Sent from my iPad using Discuss Cooking


----------



## Cheryl J (Nov 2, 2015)

I've never heard of it, either.  We had it similar to what Kayelle mentioned, with milk, sugar, and butter, and sometimes cinnamon. 

I'd follow Charlie's suggestion and add the cream of wheat to your warmed up cream of mushroom soup.


----------



## cinisajoy (Nov 2, 2015)

Heat up the soup and put no more than 4 tablespoons cream of wheat.


----------



## Dawgluver (Nov 2, 2015)

This is a new one on me too.  We ate it with milk and brown sugar.


----------



## CharlieD (Nov 2, 2015)

CharlieD said:


> I'd start with soup. Then add cw. But very little. It puts up really fast.



I wish we did not have that silly time limit on editing. I meant to say "Puffs"  up.
You'd have experiment with how much CW to add, until you get right consistency. 4 table spoons sound like way too much.


----------



## cinisajoy (Nov 2, 2015)

CharlieD said:


> I wish we did not have that silly time limit on editing. I meant to say "Puffs"  up.
> You'd have experiment with how much CW to add, until you get right consistency. 4 table spoons sound like way too much.


According to the box, it is 3 tablespoons per cup of liquid.


----------



## Cheryl J (Nov 2, 2015)

I knew what you meant, Charlie.   For one can of soup, 4 TBLSP of Cream of Wheat sounds like way too much to me, too.


----------



## cinisajoy (Nov 2, 2015)

Additional information a can of cream of mushroom soup is 10.5 ounces.


----------



## Mike1951 (Nov 2, 2015)

Thanks to all!

Actually, 4 tbsp sounds like an excellent starting point, based on:

10.5 oz soup + 10.5 oz water or milk = 21 oz or 2.6 cups

Allowing for some solids in the soup not present in plain liquid, the amount suggested for 2 cups of water is 1/3 cup or 5.3 tbsp.

Not wanting to add another variable trying to do this in the microwave, I ordered an 1100 watt hot plate and a saucepan.

I should be able to try this by the weekend.

Again, I appreciate everyone's input.


----------



## blissful (Nov 2, 2015)

There is a dish made by both sides of the family. One side makes it sweet (sugar, fruit), the other side makes it savory (salt butter, broth).
Mocnik--slovanian
Recept - Slovenian porridge – Mocnik

It is pronounced 'Mooch-nick'. The mushroom cream-cream of wheat sounds very similar.


----------



## Chief Longwind Of The North (Nov 3, 2015)

I would make the cream of wheat first, to get the texture right, and use milk as the liquid.  Very little seasoning would be required as the soup has enough salt in it.  Make the cream of wheat a little runny by adding extra milk after it's cooked.  Then add the cream of mushroom soup.
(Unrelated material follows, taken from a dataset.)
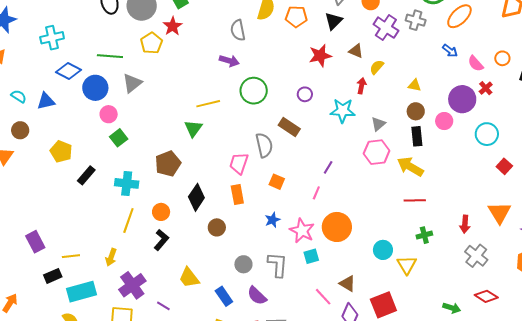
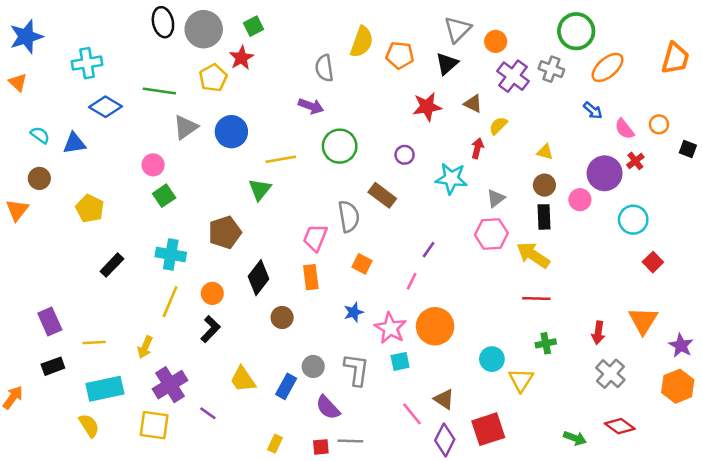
blue circle: (95, 88) -> (231, 132), moved
black rectangle: (86, 175) -> (112, 265), moved
black rectangle: (53, 276) -> (53, 366), moved
blue rectangle: (224, 296) -> (286, 386), moved, turned 60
Trying to add just the right amount of the farina (cream of wheat) to the soup is trick as not all of the water in the soup is available to the farina.  Much of it is bound into the starches used to thicken the soup.  By making the farina first, you are assured of the proper texture, and you can remove some of the hot cereal if needed so that you can control how much goes into the soup.  The ratio of soup to farina can more easily be controlled to get the results you're looking for.  You might also add some sliced celery to your recipe to add more flavor, but again, not too much, maybe half of a stalk.

Hope this helps.

Seeeeeeeeya; Chief Longwind of the North


----------



## Mike1951 (Nov 3, 2015)

Chief Longwind Of The North said:


> I would make the cream of wheat first, to get the texture right, and use milk as the liquid.  Very little seasoning would be required as the soup has enough salt in it.  Make the cream of wheat a little runny by adding extra milk after it's cooked.  Then add the cream of mushroom soup.
> ......
> Hope this helps.
> 
> Seeeeeeeeya; Chief Longwind of the North



Thanks, Chief.

Since I can't remember how Mom made hers, I'll try both methods.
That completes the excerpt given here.